- Born: 22 January 1930 Johannesburg
- Died: 5 December 2013 (aged 83) Hillcrest, KwaZulu-Natal, South Africa
- Education: St John's school
- Known for: South African Rally Champion 1964 & 1965; Philately;
- Board member of: Philatelic Federation of South Africa
- Spouse: Ethne Wakely-Smith
- Children: 3

= Rex Wakely Smith =

South African rally driver and philatelist (1930–2013)

Sydney Rex Wakely-Smith (1930 - 5 December 2013) was a South African rally driver and philatelist. He was South African Rally Champion with Ewold van Bergen in 1964 and 1965. He was president of the Philatelic Federation of South Africa in 2004 and won medals for his collection of the philately of Mozambique.

==Early life and family==
Sydney Rex Wakely-Smith was born in Johannesburg in 1930. He was educated at St John's school. He married Ethne Denise Lambert in on 31 October 1953, when he was 23 years old. They were married for 60 years before he sadly passed in Hillcrest, South Africa at 83 years old. They had three children and many grandchildren and great grandchildren.

==Motor sport==
Wakely Smith was South African Rally Champion with Ewold van Bergen in 1964 and 1965.

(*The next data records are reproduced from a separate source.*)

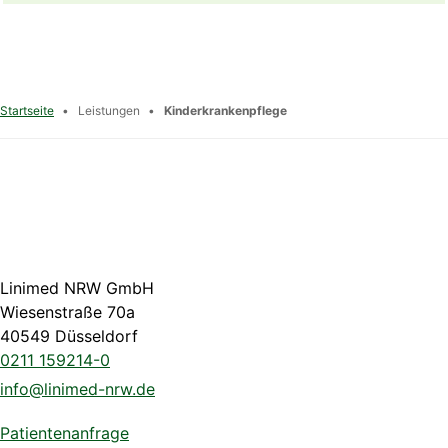
Startseite
•
Leistungen
•
Kinderkrankenpflege
Linimed NRW GmbH
Wiesenstraße 70a
40549 Düsseldorf
0211 159214-0
info@linimed-nrw.de
Patientenanfrage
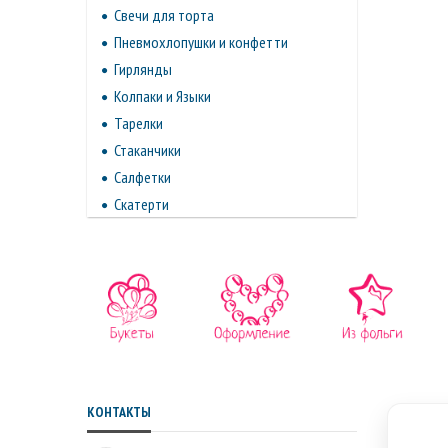
Свечи для торта
Пневмохлопушки и конфетти
Гирлянды
Колпаки и Языки
Тарелки
Стаканчики
Салфетки
Скатерти
КОНТАКТЫ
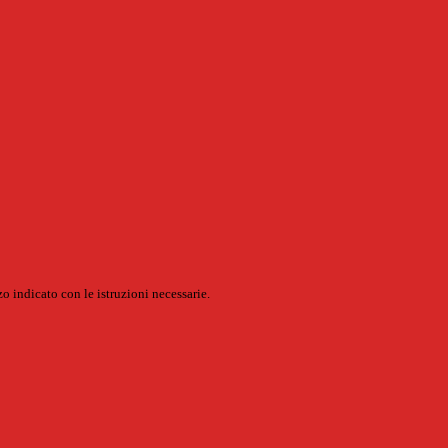
o indicato con le istruzioni necessarie.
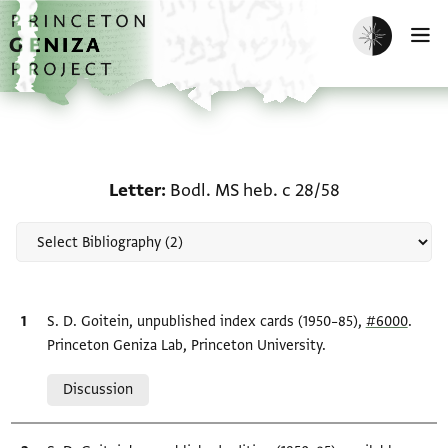
Skip to main content
home
Enable dark m
O
Scholarship on Letter: B
Letter
Bodl. MS heb. c 28/58
Bibliographic citation
S. D. Goitein, unpublished index cards (1950–85),
#6000
.
Princeton Geniza Lab, Princeton University.
Relation to document
Discussion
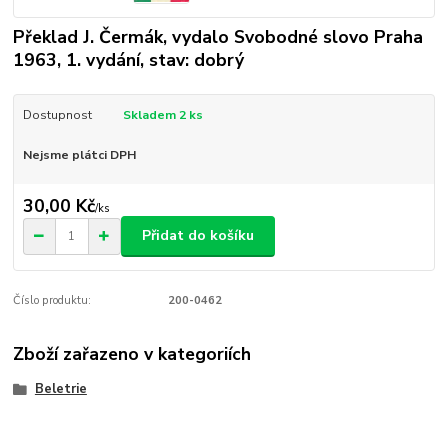
Překlad J. Čermák, vydalo Svobodné slovo Praha
1963, 1. vydání, stav: dobrý
Dostupnost
Skladem 2 ks
Nejsme plátci DPH
30,00 Kč
/
ks
Přidat do košíku
Číslo produktu:
200-0462
Zboží zařazeno v kategoriích
Beletrie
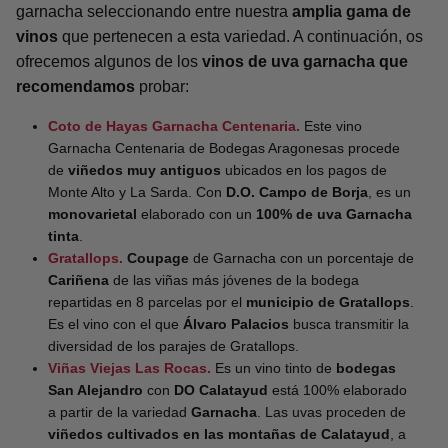
garnacha seleccionando entre nuestra
amplia gama de
vinos
que pertenecen a esta variedad. A continuación, os
ofrecemos algunos de los
vinos de uva garnacha que
recomendamos
probar:
Coto de Hayas Garnacha Centenaria.
Este vino
Garnacha Centenaria de Bodegas Aragonesas procede
de
viñedos muy antiguos
ubicados en los pagos de
Monte Alto y La Sarda. Con
D.O. Campo de Borja
, es un
monovarietal
elaborado con un
100% de uva Garnacha
tinta
.
Gratallops.
Coupage
de Garnacha con un porcentaje de
Cariñena
de las viñas más jóvenes de la bodega
repartidas en 8 parcelas por el
municipio de Gratallops
.
Es el vino con el que
Álvaro Palacios
busca transmitir la
diversidad de los parajes de Gratallops.
Viñas Viejas Las Rocas.
Es un vino tinto de
bodegas
San Alejandro
con
DO Calatayud
está 100% elaborado
a partir de la variedad
Garnacha
. Las uvas proceden de
viñedos cultivados en las montañas de Calatayud
, a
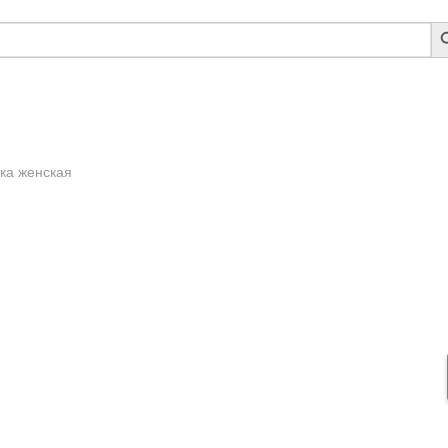
S
B
ка женская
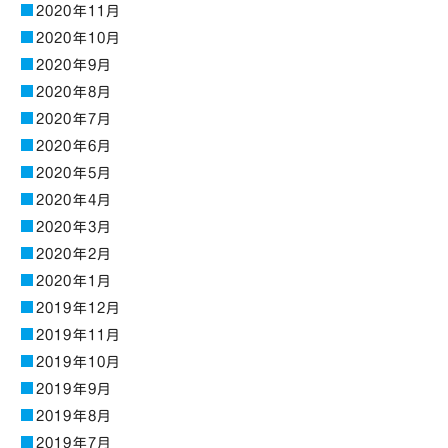
2020年11月
2020年10月
2020年9月
2020年8月
2020年7月
2020年6月
2020年5月
2020年4月
2020年3月
2020年2月
2020年1月
2019年12月
2019年11月
2019年10月
2019年9月
2019年8月
2019年7月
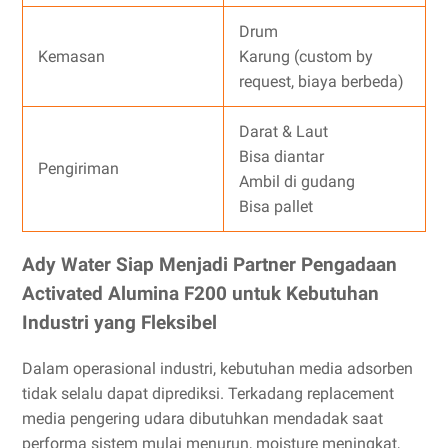
Drum
Kemasan
Karung (custom by
request, biaya berbeda)
Darat & Laut
Bisa diantar
Pengiriman
Ambil di gudang
Bisa pallet
Ady Water Siap Menjadi Partner Pengadaan
Activated Alumina F200 untuk Kebutuhan
Industri yang Fleksibel
Dalam operasional industri, kebutuhan media adsorben
tidak selalu dapat diprediksi. Terkadang replacement
media pengering udara dibutuhkan mendadak saat
performa sistem mulai menurun, moisture meningkat,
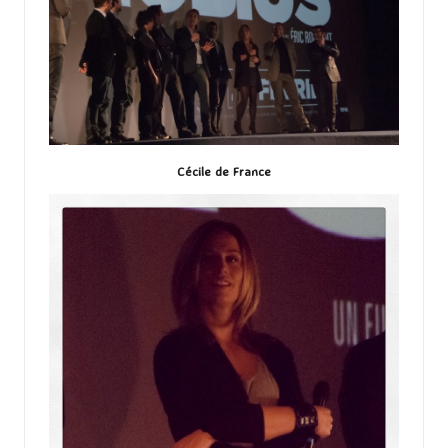
Cécile de France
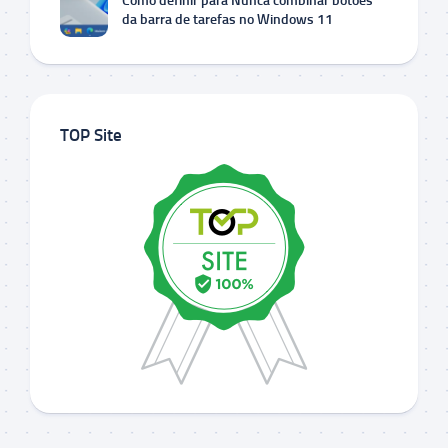
Como definir para Nunca combinar botões
da barra de tarefas no Windows 11
TOP Site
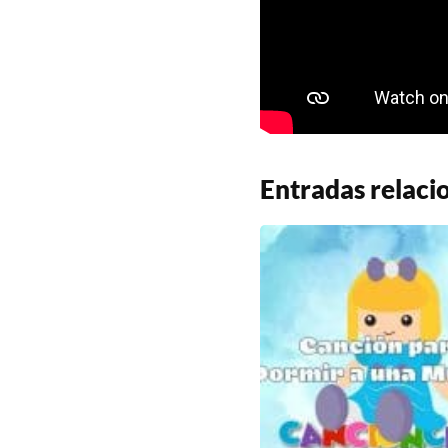
Entradas relaci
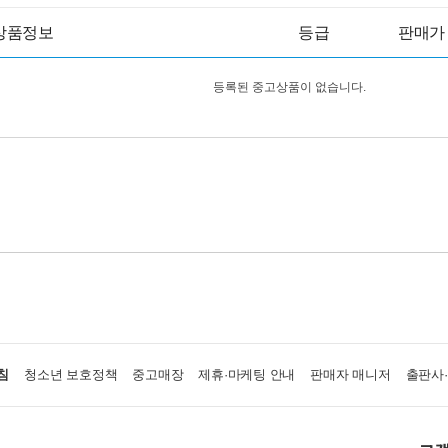
상품정보
등급
판매가
등록된 중고상품이 없습니다.
침
청소년 보호정책
중고매장
제휴·마케팅 안내
판매자 매니저
출판사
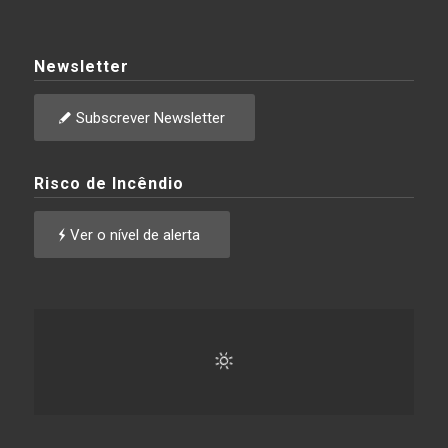
Newsletter
Subscrever Newsletter
Risco de Incêndio
Ver o nível de alerta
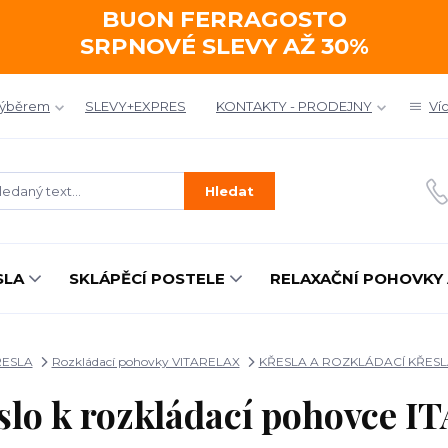
BUON FERRAGOSTO
SRPNOVÉ SLEVY AŽ 30%
výběrem
SLEVY+EXPRES
KONTAKTY - PRODEJNY
Ví
Hledat
SLA
SKLÁPĚCÍ POSTELE
RELAXAČNÍ POHOVKY 
ŘESLA
Rozkládací pohovky VITARELAX
KŘESLA A ROZKLÁDACÍ KŘESL
slo k rozkládací pohovce I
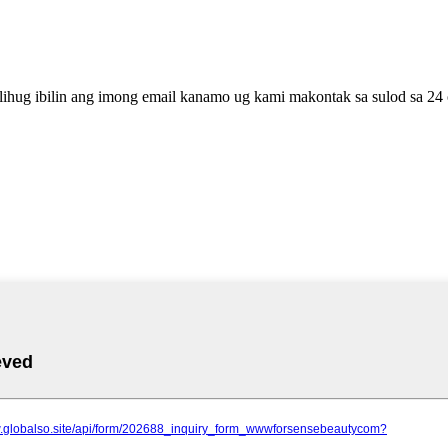
lihug ibilin ang imong email kanamo ug kami makontak sa sulod sa 24 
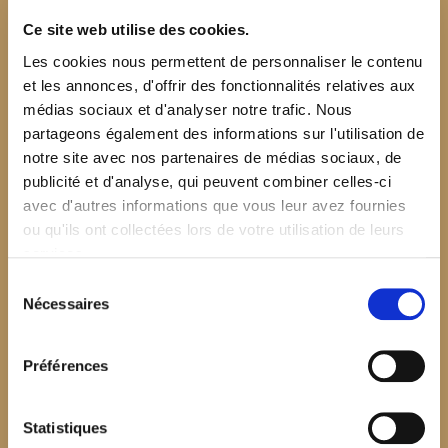
Ce site web utilise des cookies.
Les cookies nous permettent de personnaliser le contenu
et les annonces, d'offrir des fonctionnalités relatives aux
médias sociaux et d'analyser notre trafic. Nous
partageons également des informations sur l'utilisation de
notre site avec nos partenaires de médias sociaux, de
publicité et d'analyse, qui peuvent combiner celles-ci
avec d'autres informations que vous leur avez fournies
ou qu'ils ont collectées lors de votre utilisation de leurs
services.
Sélection
Nécessaires
du
consentement
Préférences
$your_content
Statistiques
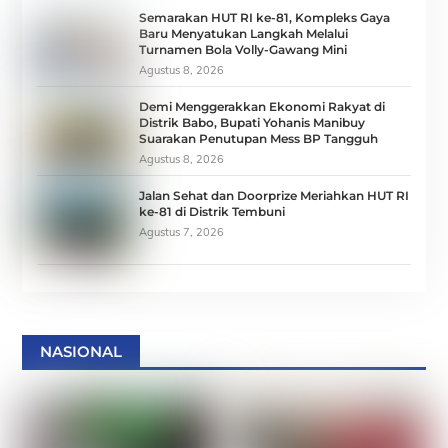
Semarakan HUT RI ke-81, Kompleks Gaya
Baru Menyatukan Langkah Melalui
Turnamen Bola Volly-Gawang Mini
Agustus 8, 2026
Demi Menggerakkan Ekonomi Rakyat di
Distrik Babo, Bupati Yohanis Manibuy
Suarakan Penutupan Mess BP Tangguh
Agustus 8, 2026
Jalan Sehat dan Doorprize Meriahkan HUT RI
ke-81 di Distrik Tembuni
Agustus 7, 2026
NASIONAL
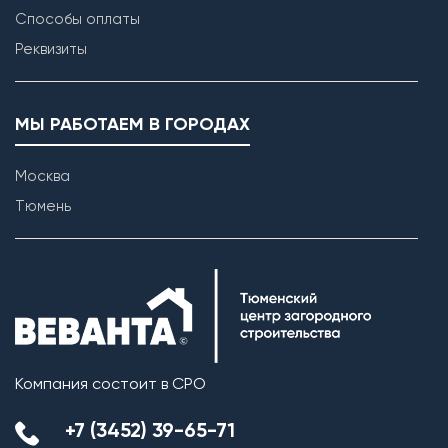
Способы оплаты
Реквизиты
МЫ РАБОТАЕМ В ГОРОДАХ
Москва
Тюмень
Компания состоит в СРО
+7 (3452) 39-65-71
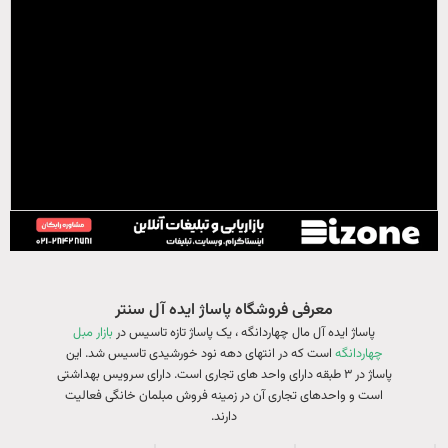
معرفی فروشگاه پاساژ ایده آل سنتر
پاساژ ایده آل مال چهاردانگه ، یک پاساژ تازه تاسیس در
بازار مبل
چهاردانگه
است که در انتهای دهه نود خورشیدی تاسیس شد. این
پاساژ در ۳ طبقه دارای واحد های تجاری است. دارای سرویس بهداشتی
است و واحدهای تجاری آن در زمینه فروش مبلمان خانگی فعالیت
دارند.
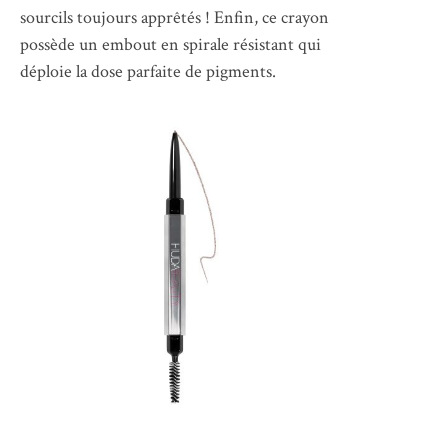
sourcils toujours apprêtés ! Enfin, ce crayon
possède un embout en spirale résistant qui
déploie la dose parfaite de pigments.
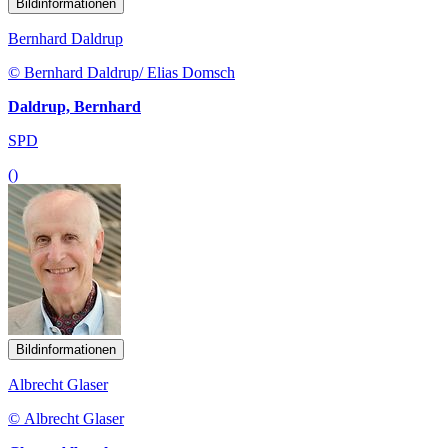
Bildinformationen
Bernhard Daldrup
© Bernhard Daldrup/ Elias Domsch
Daldrup, Bernhard
SPD
()
Bildinformationen
Albrecht Glaser
© Albrecht Glaser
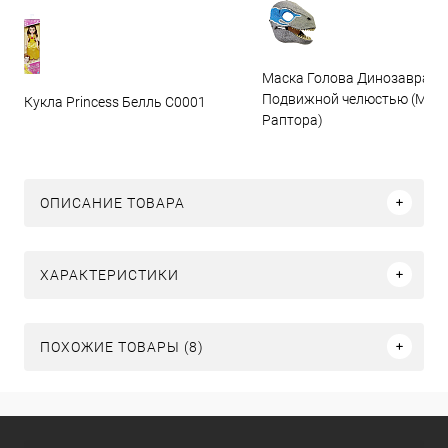
Маска Голова Динозавра с
Подвижной челюстью (Мас
Кукла Princess Белль C0001
Раптора)
ОПИСАНИЕ ТОВАРА
ХАРАКТЕРИСТИКИ
ПОХОЖИЕ ТОВАРЫ (8)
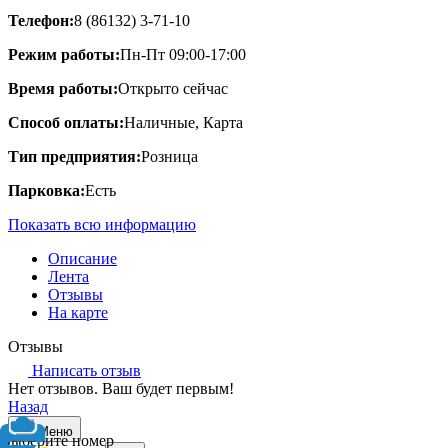
Телефон:
8 (86132) 3-71-10
Режим работы:
Пн-Пт 09:00-17:00
Время работы:
Открыто сейчас
Способ оплаты:
Наличные, Карта
Тип предприятия:
Розница
Парковка:
Есть
Показать всю информацию
Описание
Лента
Отзывы
На карте
Отзывы
Написать отзыв
Нет отзывов. Ваш будет первым!
Назад
Меню
Выберите номер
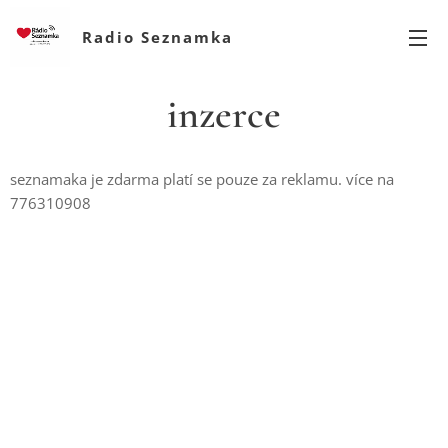
Radio Seznamka
inzerce
seznamaka je zdarma platí se pouze za reklamu. více na
776310908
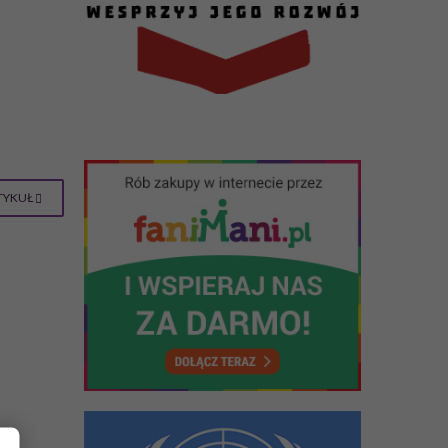
TYKUŁ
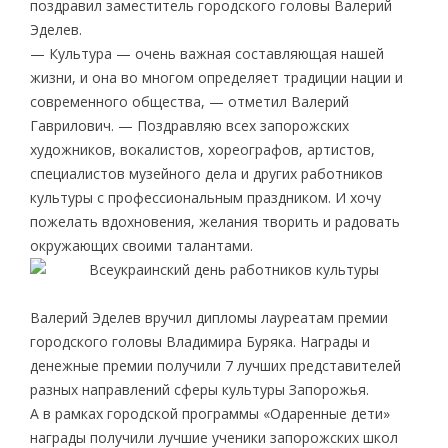
поздравил заместитель городского головы Валерий
Эделев.
— Культура — очень важная составляющая нашей
жизни, и она во многом определяет традиции нации и
современного общества, — отметил Валерий
Гаврилович. — Поздравляю всех запорожских
художников, вокалистов, хореографов, артистов,
специалистов музейного дела и других работников
культуры с профессиональным праздником. И хочу
пожелать вдохновения, желания творить и радовать
окружающих своими талантами.
Валерий Эделев вручил дипломы лауреатам премии
городского головы Владимира Буряка. Награды и
денежные премии получили 7 лучших представителей
разных направлений сферы культуры Запорожья.
А в рамках городской программы «Одаренные дети»
награды получили лучшие ученики запорожских школ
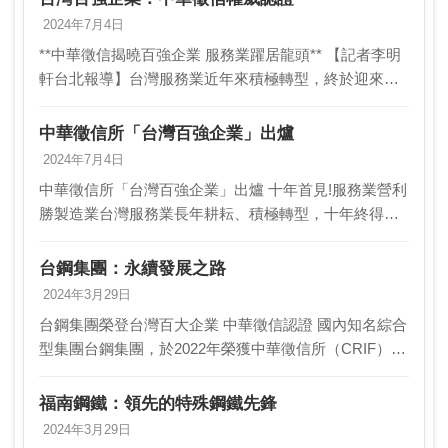
2024年7月4日
**中華徵信揭曉百強企業 服務業躍居龍頭** 【記者李明
軒台北報導】台灣服務業近年來積極轉型，終於迎來豐
收！中華徵信所3日公布「2024台灣大型企業排名
TOP5000」，其中營收和獲利雙雙成長的百…
中華徵信所「台灣百強企業」出爐
2024年7月4日
中華徵信所「台灣百強企業」出爐 十年首見!服務業營利
勝製造業台灣服務業長年耕耘、積極轉型，十年終得磨
成劍！全年「營收+ 獲利」雙成長的台灣百強企業，首
見服務業入榜家數是製造業的1.8 5倍，占百強企…
台鋼集團：永續發展之路
2024年3月29日
台鋼集團榮登台灣百大企業 中華徵信認證 國內知名綜合
型集團台鋼集團，於2022年榮獲中華徵信所（CRIF）評
選為台灣百大集團，其產業多元化橫跨「鋼鐵」、「網
通」、「化學綠能」及「健康運動」四大領域…
福南鋼鐵：領先的特殊鋼鐵先鋒
2024年3月29日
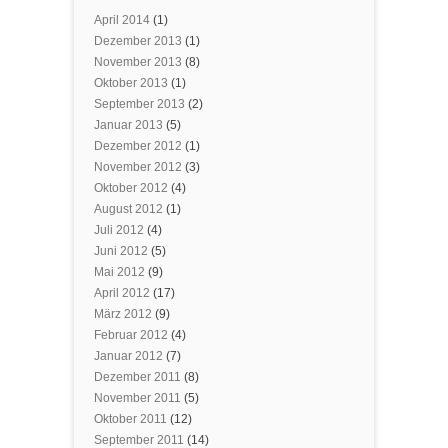
April 2014
(1)
Dezember 2013
(1)
November 2013
(8)
Oktober 2013
(1)
September 2013
(2)
Januar 2013
(5)
Dezember 2012
(1)
November 2012
(3)
Oktober 2012
(4)
August 2012
(1)
Juli 2012
(4)
Juni 2012
(5)
Mai 2012
(9)
April 2012
(17)
März 2012
(9)
Februar 2012
(4)
Januar 2012
(7)
Dezember 2011
(8)
November 2011
(5)
Oktober 2011
(12)
September 2011
(14)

He was awarded Springbok colours for motor sport.

==Philately==
Wakely Smith inherited an interest in philately from his mother. He was a member of the Philatelic Society of Natal and president of the Philatelic Federation of South Africa in 2004. He specialised in the philately of Mozambique and won a Large Gold medal in South Africa for his exhibit of that country as well as a Large Silver medal at the international stamp exhibition in Dubai.

Other hobbies included ornithology and conchology.

==Death==
Wakely Smith died on 5 December 2013.